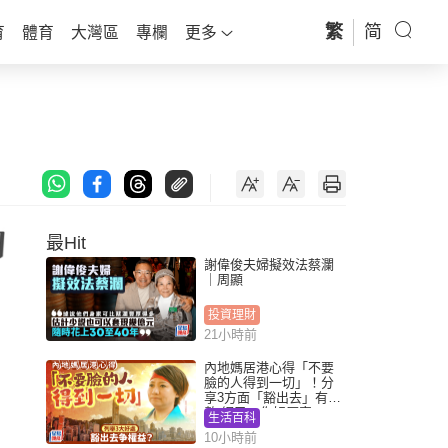
繁
简
育
體育
大灣區
專欄
更多
最Hit
謝偉俊夫婦擬效法蔡瀾
｜周顯
投資理財
21小時前
內地媽居港心得「不要
臉的人得到一切」！分
享3方面「豁出去」有著
數 網民：你好厲害
生活百科
10小時前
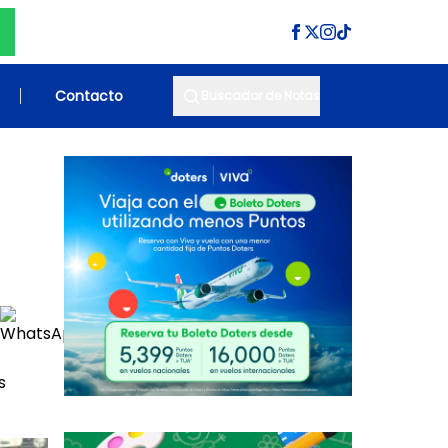
Contacto
Buscador de Notas
s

Task details: Each entry above must be repeated word for word, minus its images.

Solved problem:
繁
简
育
體育
大灣區
專欄
更多
最Hit
謝偉俊夫婦擬效法蔡瀾
｜周顯
投資理財
21小時前
內地媽居港心得「不要
臉的人得到一切」！分
享3方面「豁出去」有著
數 網民：你好厲害
生活百科
10小時前
Contacto
Buscador de Notas
s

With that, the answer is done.